Jak się okazuje - w dniu śmierci Aleksieja Nawalnego (16 lutego) rosyjski prezydent Władimir Putin odbywał wizytę w Czelabińsku. Podczas swojego przemówienia, nawet słowem nie wspomniał o śmierci rosyjskiego opozycjonisty.
Przypominamy, w piątek w kolonii karnej zmarł rosyjski opozycjonista Aleksiej Nawalny. Służba więzienna Federacji Rosyjskiej przekazała, że Nawalny "źle się poczuł po spacerze" i "niemal od razu stracił przytomność", zaś wezwani na miejsce medycy nie byli w stanie mu pomóc, wskutek czego zmarł.
Dmitrij Pieskow - rzecznik prasowy Kremla potwierdził informację, że Władimir Putin został powiadomiony o śmierci opozycjonisty.

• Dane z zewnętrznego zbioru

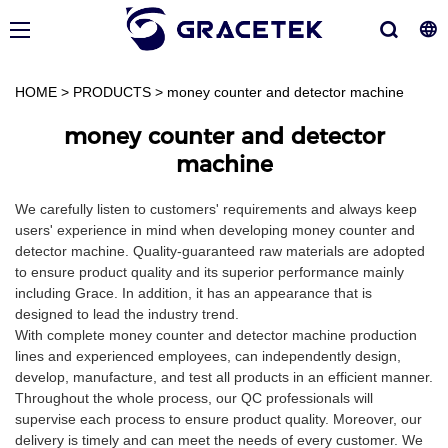
HOME
>
PRODUCTS
>
money counter and detector machine
money counter and detector
machine
We carefully listen to customers' requirements and always keep
users' experience in mind when developing money counter and
detector machine. Quality-guaranteed raw materials are adopted
to ensure product quality and its superior performance mainly
including Grace. In addition, it has an appearance that is
designed to lead the industry trend.
With complete money counter and detector machine production
lines and experienced employees, can independently design,
develop, manufacture, and test all products in an efficient manner.
Throughout the whole process, our QC professionals will
supervise each process to ensure product quality. Moreover, our
delivery is timely and can meet the needs of every customer. We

Jednocześnie, Pieskow zapowiedział, że Kreml nie planuje żadnych dodatkowych komentarzy w tej sprawie.
Ani słowa w sprawie...
Zastanawiającym jest, że podczas swojego pierwszego publicznego przemówienia po śmierci Nawalnego, Władimir Putin nawet słowem nie wspomniał o rosyjskim opozycjoniście. A przecież to właśnie Nawalny był przez lata nazywany "wrogiem numer jeden" prezydenta Rosji.
Więcej w tekście na portalu Niezalezna.pl: Nawalny nie żyje, a Putin jest... „w fantastycznym nastroju”. W sieci opublikowano nagranie [WIDEO]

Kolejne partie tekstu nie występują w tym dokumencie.